Take a Product Tour Request a Demo Cybersecurity Assessment Contact Us


The latest cybersecurity trends, best practices, security vulnerabilities, and more

Open-Source Intelligence to Understand the Scope of N-Day Vulnerabilities

The zero-day is the holy grail for cybercriminals; However, N-day vulnerabilities can pose problems even years after discovery. If a target is vulnerable, it doesn’t matter whether the vulnerability is unknown or has been known for decades. A bad actor can still use it for nefarious purposes. N-days continuously find their way into new projects as well perpetuating their danger. Unfortunately, open-source software (OSS) can also suffer from unpatched N-days. This is due in part to re-use of code and lack of resources from maintainers. Unlike closed-source software, open-source software repositories are available online providing an avenue for mass reconnaissance. To understand how big the N-day problem can become, let us use our Python tarfile research here and here as a case study.

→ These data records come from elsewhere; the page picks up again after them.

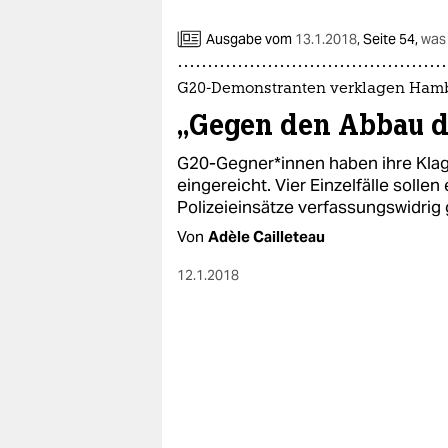
Ausgabe vom
13.1.2018
,
Seite 54,
was
G20-Demonstranten verklagen Ham
„Gegen den Abbau de
G20-Gegner*innen haben ihre Kla
eingereicht. Vier Einzelfälle solle
Polizeieinsätze verfassungswidrig
Von
Adèle Cailleteau
12.1.2018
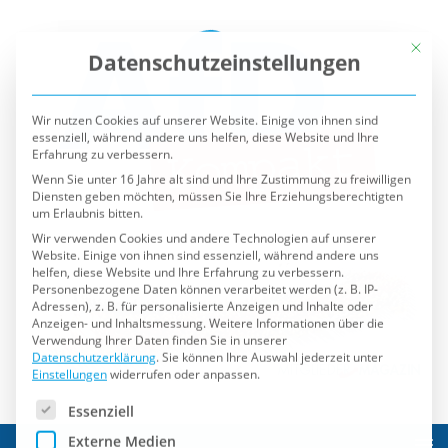
Mit die
Datenschutzeinstellungen
Wir nutzen Cookies auf unserer Website. Einige von ihnen sind
essenziell, während andere uns helfen, diese Website und Ihre
Erfahrung zu verbessern.
Wenn Sie unter 16 Jahre alt sind und Ihre Zustimmung zu freiwilligen
Diensten geben möchten, müssen Sie Ihre Erziehungsberechtigten
um Erlaubnis bitten.
Wir verwenden Cookies und andere Technologien auf unserer
Website. Einige von ihnen sind essenziell, während andere uns
helfen, diese Website und Ihre Erfahrung zu verbessern.
Personenbezogene Daten können verarbeitet werden (z. B. IP-
Adressen), z. B. für personalisierte Anzeigen und Inhalte oder
Anzeigen- und Inhaltsmessung.
Weitere Informationen über die
Verwendung Ihrer Daten finden Sie in unserer
Datenschutzerklärung
.
Sie können Ihre Auswahl jederzeit unter
Einstellungen
widerrufen oder anpassen.
Es folgt eine Liste der Service-Gruppen, für die eine Einwilli
Essenziell
Externe Medien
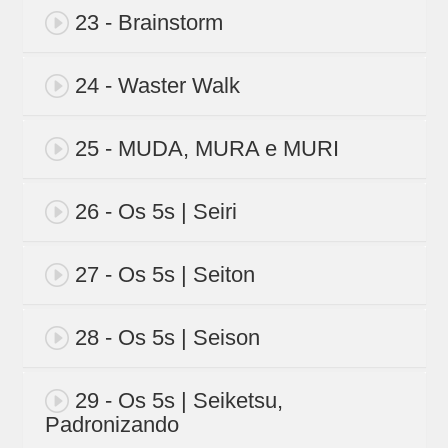
23 - Brainstorm
24 - Waster Walk
25 - MUDA, MURA e MURI
26 - Os 5s | Seiri
27 - Os 5s | Seiton
28 - Os 5s | Seison
29 - Os 5s | Seiketsu,
Padronizando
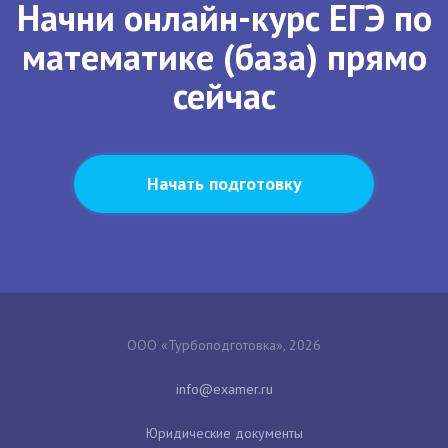
Начни онлайн-курс ЕГЭ по
математике (база) прямо
сейчас
Начать подготовку
ООО «Турбоподготовка», 2026
Юридические документы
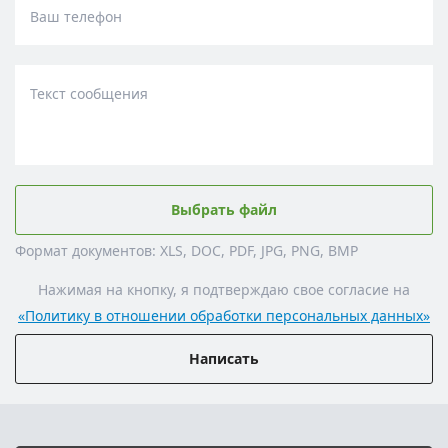
Ваш телефон
Текст сообщения
Выбрать файл
Формат документов: XLS, DOC, PDF, JPG, PNG, BMP
Нажимая на кнопку, я подтверждаю свое согласие на
«Политику в отношении обработки персональных данных»
Написать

Earlier this year Kasimir Schulz discovered a directory traversal vulnerability during his research for another project. He noted the ease of which a developer could inadvertently include the vulnerability in their own code. Upon further analysis, he determined that this was the result of CVE-2007-4559, a 15-year-old N-day vulnerability in the Python tarfile package disclosed in 2007. What caught his attention is the simplicity of the issue. The actual vulnerability arises from two or three lines of code using un-sanitized tarfile.extract() or the built-in defaults of tarfile.extractall().


Failure to write any safety code to sanitize the members files before calling tarfile.extract() or tarfile.extractall() results in a directory traversal vulnerability, enabling a bad actor access to the file system. Surely, this was a one off.

Not only has this vulnerability been known for over a decade, the official Python docs explicitly warn to “Never extract archives from untrusted sources without prior inspection” due to the directory traversal issue. However, we wanted to make sure. We already know the official documentation warns of this issue, but many developers reach out to search engines and web sites such as Stack Overflow for help. After using search engines on “How to extract tarfile in Python” we found a concerning lack of discussion about the dangers of extract() or extractall(). It was not until specifically searching for “Securely extracting tarfile in Python” we found a meaningful discussion on Stack Overflow. This didn’t bode well, so we decided to look at live code to see how prevalent the issue is.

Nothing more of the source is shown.